フーナラ 全年齢


  紫色の友達


 ひと仕事終えたナランチャがアジトへと戻ってきた時、リーダーの分を除いて誰の席とは決まっていない――そもそも人数分ない――机に向かっている者は誰もいなかった。時計に目をやると、いつもなら留守番のために誰か彼か“待機”している時間ではあったが、それも『絶対』というわけでもなく、“上”からの予告のない呼び出しや、急な私用のために無人になることは、多くはなくともありえないということもない。人の姿がないその光景に、ナランチャが違和感を覚えるということは少しもなかった。
 急な外出の予定以上によくあるのは、“休憩”だ。奥の部屋――応接室ということに“一応”なっている――のソファを使ったことがない仲間は、1人もいないと断言してしまって良いだろう。リーダー直々の指示でその気になれば仮眠すら可能なサイズのソファをわざわざ置いているくらいだ――ゆえに、部屋の名称は『休憩室』の方が相応しいのかも知れない――。
 出入り口の施錠がされていなかったこともあり、奥の部屋に誰かいることは確定と見て良いだろう。留守番の任をサボって居眠りをしているのは、果たして誰だろうか――確率が一番高いのはミスタだろうか。いや、リーダーの目がない時であれば、アバッキオもありえるかも知れない――と思いながら部屋を覗き込んだナランチャは、しかし予想外の姿をそこに見付けた。ソファに身を横たえて静かな寝息を立てている人物、それは……、
「フーゴじゃん。めずらしい」
 特にボリュームを落としたわけでもないその声は、眠っているフーゴの意識には届かなかったようだ。彼は寝返りをうつことすらなく、そのまま眠っている。

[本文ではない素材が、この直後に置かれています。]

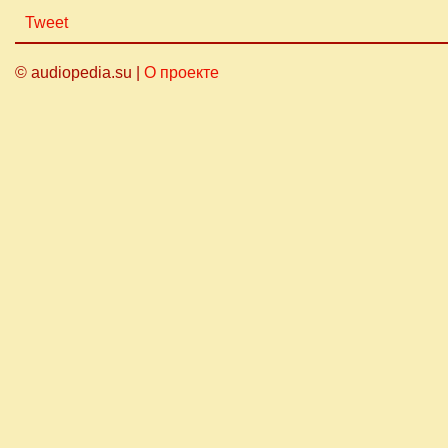
Tweet
© audiopedia.su |
О проекте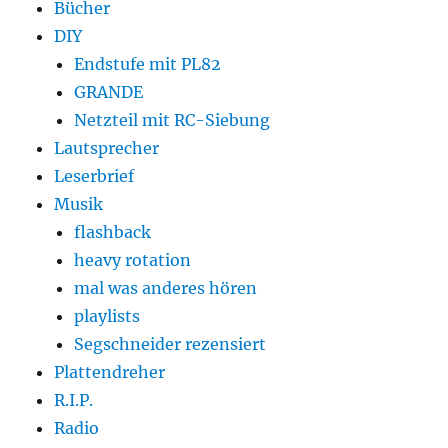
Bücher
DIY
Endstufe mit PL82
GRANDE
Netzteil mit RC-Siebung
Lautsprecher
Leserbrief
Musik
flashback
heavy rotation
mal was anderes hören
playlists
Segschneider rezensiert
Plattendreher
R.I.P.
Radio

 年下の先輩であるフーゴの“真面目度”は、仲間達の中でもかなり上位である。少々キレ易いという難点がある性格をしてはいるが、それで仕事を放棄してしまうようなことはない。キレているわけでもない平常時であれば、なおさらのことである。だが、彼とて人の子である。ましてや、16歳になっていくらも経たぬ少年であるとくれば、午後の日差しの温かさに誘われて、抗い難いほどの眠気に屈することもあるだろう。少し前まで面倒な仕事に追われていたようでもあるし、きっと疲れているのだ。それから解放されて、さらには偶のリーダーも――控えめに言って――賑やかな後輩達も誰もいないというタイミングに気を抜いたからといって、それを咎めるような者はここにはいない――珍しさから茶化す者はいるかも知れないが――。それに、真面目であると同時に優秀でもある彼には、留守番と休憩の両立等、造作もないことなのかも知れない。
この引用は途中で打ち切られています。